New South Wales local government elections take place tomorrow – here’s what you need to know

More than 120 elections will be held tomorrow and nearly every NSW resident is required to vote.

Local council elections will be held to crown new mayors and councilors representing communities across the state.

Of the 128 councils in NSW, 124 will hold elections for council members, while residents of 35 local government areas (LGAs) will choose their mayors.

In Sydney, Lord Mayor Clover Moore is looking to extend her 17-year reign, after being first elected in 2004.

Here’s what you need to know about voting.

Clover Moore speaking into a microphone.
Clover Moore is running for another term as Lord Mayor of Sydney.(AAP: Dan Hembrichts)

Is voting compulsory?

Just like state and federal elections, voting is also mandatory in local council elections in NSW.

If you are on the NSW electoral roll, and live within an LGA hosting an election, you will be required to vote before polls close on Saturday.

If you do not know which council you live in, you can find out through the NSW Electoral Commission website.

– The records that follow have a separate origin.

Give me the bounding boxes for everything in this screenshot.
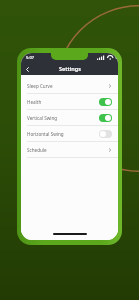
staticText: Sleep Curve bbox=[27, 83, 108, 89]
button[interactable]: Vertical Swing bbox=[21, 110, 118, 125]
staticText: Horizontal Swing bbox=[27, 131, 99, 137]
button[interactable]: Health bbox=[21, 94, 118, 109]
button[interactable]: Back bbox=[21, 63, 33, 75]
staticText: Settings bbox=[59, 65, 81, 72]
staticText: 5:07 bbox=[26, 55, 34, 60]
button[interactable]: Sleep Curve bbox=[21, 78, 118, 93]
staticText: Schedule bbox=[27, 147, 108, 153]
staticText: Vertical Swing bbox=[27, 115, 99, 121]
button[interactable]: Schedule bbox=[21, 142, 118, 157]
staticText: Health bbox=[27, 99, 99, 105]
button[interactable]: Horizontal Swing bbox=[21, 126, 118, 141]
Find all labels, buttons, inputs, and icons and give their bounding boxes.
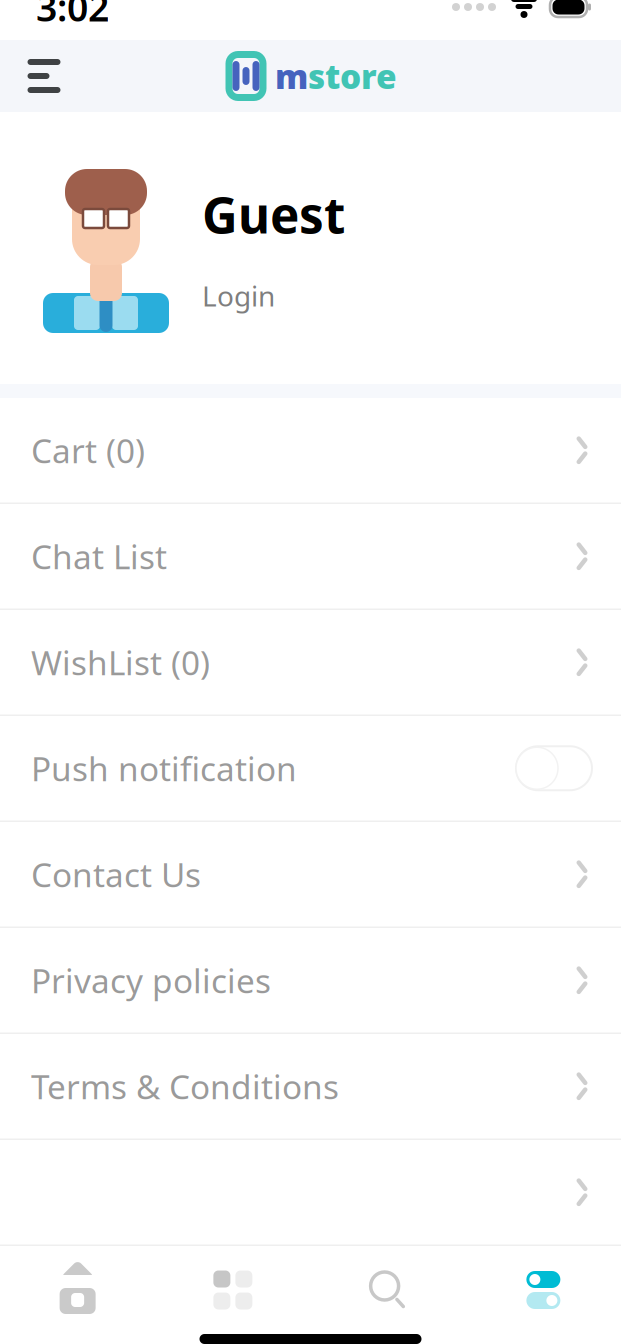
button[interactable]: Terms & Conditions [0,1034,621,1138]
button[interactable]: Categories [155,1250,310,1330]
button[interactable]: Settings [466,1250,621,1330]
staticText: WishList (0) [31,640,210,684]
staticText: Privacy policies [31,958,271,1002]
button[interactable]: Menu [14,40,74,112]
staticText: Guest [202,182,345,247]
button[interactable]: Push notification [0,716,621,820]
button[interactable]: Login [202,277,275,314]
button[interactable]: Chat List [0,504,621,608]
staticText: Cart (0) [31,428,145,472]
staticText: Push notification [31,746,297,790]
staticText: store [308,54,397,98]
button[interactable]: WishList (0) [0,610,621,714]
button[interactable]: mstore [224,51,397,101]
button[interactable]: Cart (0) [0,398,621,502]
staticText: m [275,54,308,98]
staticText: Terms & Conditions [31,1064,339,1108]
staticText: Chat List [31,534,167,578]
button[interactable]: Contact Us [0,822,621,926]
staticText: 3:02 [36,0,109,32]
button[interactable]: Home [0,1250,155,1330]
button[interactable]: Search [310,1250,466,1330]
staticText: Contact Us [31,852,201,896]
staticText: Login [202,277,275,314]
button[interactable]: Privacy policies [0,928,621,1032]
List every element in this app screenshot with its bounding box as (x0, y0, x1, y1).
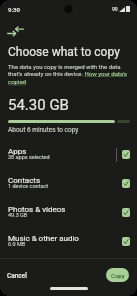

A complete list of nominees for each board and center across the state is also available on the website.

The only boards not taking a vote this weekend are Balranald, Central Darling, Central Coast and Wingecarribee.

What happens if I don’t vote?

Not voting could cost you a fine of at least $55.

If the NSW Electoral Commission believes you did not vote, it will issue a notice of non-voting, and you have 28 days to respond.

If an eligible voter can demonstrate that he has actually voted, the fine can be waived.

Missing the 28-day deadline will result in a referral to Revenue NSW and an additional $65 fee.

Choosing to appeal the fine in court could increase the penalty to $110 if you are unsuccessful.

woman wearing a blue jacket
Dai Lee is running for mayor of Fairfield against incumbent Frank Carbone.(ABC News: Kathleen Calderwood)

How do I vote?

Residents can find polls at schools, townhouses, community centers, churches and parks across the state on Saturday.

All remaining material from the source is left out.